Inverted Indexes
An inverted index maps each term in a collection to a postings list of the documents that contain it, enabling a search system to find matching documents without scanning every document.
Definition
An inverted index is a data structure consisting of a dictionary of indexed terms, each pointing to a postings list that enumerates the documents containing the term, often annotated with frequencies and term positions, so that retrieval can be performed by intersecting or merging postings lists.
Scope
This topic covers the structure and construction of the inverted index: the dictionary of terms, the postings lists recording document identifiers, term frequencies, and positions, and the algorithms that build and update indexes over large collections, including blocked sort-based indexing and single-pass in-memory indexing. It addresses positional information for phrase queries and the engineering of index maintenance, while leaving compression and query-evaluation strategy to adjacent topics.
Core questions
- What does a dictionary entry and its postings list contain?
- How are positions stored to support phrase and proximity queries?
- How is an inverted index built when the collection is too large for memory?
- How is an index updated as documents are added, changed, or deleted?
- How do postings lists support efficient intersection for conjunctive queries?
Key concepts
- term dictionary
- postings list
- document identifiers
- positional index
- term frequency storage
- blocked sort-based indexing (BSBI)
- single-pass in-memory indexing (SPIMI)
- index merging and updates
Key theories
- Dictionary and postings organization
- Separating a compact term dictionary from variable-length postings lists lets the system look up a term quickly and then stream only the relevant documents, which is the structural basis of all inverted-index retrieval.

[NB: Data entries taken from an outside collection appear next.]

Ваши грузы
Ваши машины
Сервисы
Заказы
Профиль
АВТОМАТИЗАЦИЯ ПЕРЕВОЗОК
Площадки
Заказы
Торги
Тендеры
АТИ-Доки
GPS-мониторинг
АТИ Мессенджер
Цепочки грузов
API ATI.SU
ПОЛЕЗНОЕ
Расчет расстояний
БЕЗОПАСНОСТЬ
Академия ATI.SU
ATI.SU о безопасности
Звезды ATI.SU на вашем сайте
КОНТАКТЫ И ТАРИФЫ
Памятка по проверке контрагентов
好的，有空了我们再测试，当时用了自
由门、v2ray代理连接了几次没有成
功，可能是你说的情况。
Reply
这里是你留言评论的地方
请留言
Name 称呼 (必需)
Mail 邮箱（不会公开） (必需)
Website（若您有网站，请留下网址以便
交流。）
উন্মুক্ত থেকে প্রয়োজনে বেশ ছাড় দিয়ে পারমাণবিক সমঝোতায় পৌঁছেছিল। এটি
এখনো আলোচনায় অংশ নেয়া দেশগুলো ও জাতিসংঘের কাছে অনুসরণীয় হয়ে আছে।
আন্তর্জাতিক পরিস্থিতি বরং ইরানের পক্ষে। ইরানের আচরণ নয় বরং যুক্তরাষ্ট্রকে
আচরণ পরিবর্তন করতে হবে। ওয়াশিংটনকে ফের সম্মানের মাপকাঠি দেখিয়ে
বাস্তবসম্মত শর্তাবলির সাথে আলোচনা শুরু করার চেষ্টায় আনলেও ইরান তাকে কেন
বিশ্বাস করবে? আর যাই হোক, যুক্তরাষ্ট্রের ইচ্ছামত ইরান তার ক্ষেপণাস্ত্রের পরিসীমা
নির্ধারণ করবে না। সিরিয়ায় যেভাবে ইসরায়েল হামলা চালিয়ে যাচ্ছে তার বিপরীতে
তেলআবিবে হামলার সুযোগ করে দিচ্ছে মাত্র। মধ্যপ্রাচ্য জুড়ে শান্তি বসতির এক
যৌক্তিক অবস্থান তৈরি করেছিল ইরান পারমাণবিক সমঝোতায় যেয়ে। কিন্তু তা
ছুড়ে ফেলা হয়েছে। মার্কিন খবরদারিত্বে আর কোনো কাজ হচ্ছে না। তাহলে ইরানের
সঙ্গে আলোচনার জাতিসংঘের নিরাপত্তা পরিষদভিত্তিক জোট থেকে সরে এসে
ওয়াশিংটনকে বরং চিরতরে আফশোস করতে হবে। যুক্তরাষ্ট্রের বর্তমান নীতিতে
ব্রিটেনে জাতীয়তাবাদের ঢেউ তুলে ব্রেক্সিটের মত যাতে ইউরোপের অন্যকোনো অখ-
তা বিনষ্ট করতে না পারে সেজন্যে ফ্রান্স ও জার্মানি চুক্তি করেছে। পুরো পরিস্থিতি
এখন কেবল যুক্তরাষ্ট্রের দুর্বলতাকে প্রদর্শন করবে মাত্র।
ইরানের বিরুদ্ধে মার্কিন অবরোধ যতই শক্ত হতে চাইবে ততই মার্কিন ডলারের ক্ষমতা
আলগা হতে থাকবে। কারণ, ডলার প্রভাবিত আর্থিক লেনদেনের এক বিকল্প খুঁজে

- Scalable index construction
- Disk-based methods such as blocked sort-based indexing and single-pass in-memory indexing build inverted files for collections far larger than memory by accumulating and merging partial indexes.
Clinical relevance
The inverted index is the central data structure of virtually all text search systems, including web search engines, open-source search platforms such as Lucene and its derivatives, and database full-text search. Its design governs which query types are supported and how quickly and cheaply they can be answered.
History
Inverted files were used in early bibliographic retrieval systems and became the standard structure for full-text search as collections grew. Research in the 1990s and 2000s, including scalable construction methods such as single-pass in-memory indexing, made it practical to index web-scale corpora, and the structure now anchors widely used open-source search libraries.
Key figures
- Justin Zobel
- Alistair Moffat
- Steffen Heinz
Related topics
Seminal works
- zobel2006
- heinz2003
- manning2008
Frequently asked questions
- Why is it called an 'inverted' index?
- A normal (forward) index lists, for each document, the terms it contains. The inverted index reverses this mapping to list, for each term, the documents that contain it. This inversion is exactly what makes term-based lookup fast.
- What is a positional index used for?
- A positional index stores the positions at which each term occurs within each document. This lets the system answer phrase queries and proximity queries, where the order or closeness of terms matters, rather than only whether the terms appear somewhere in the document.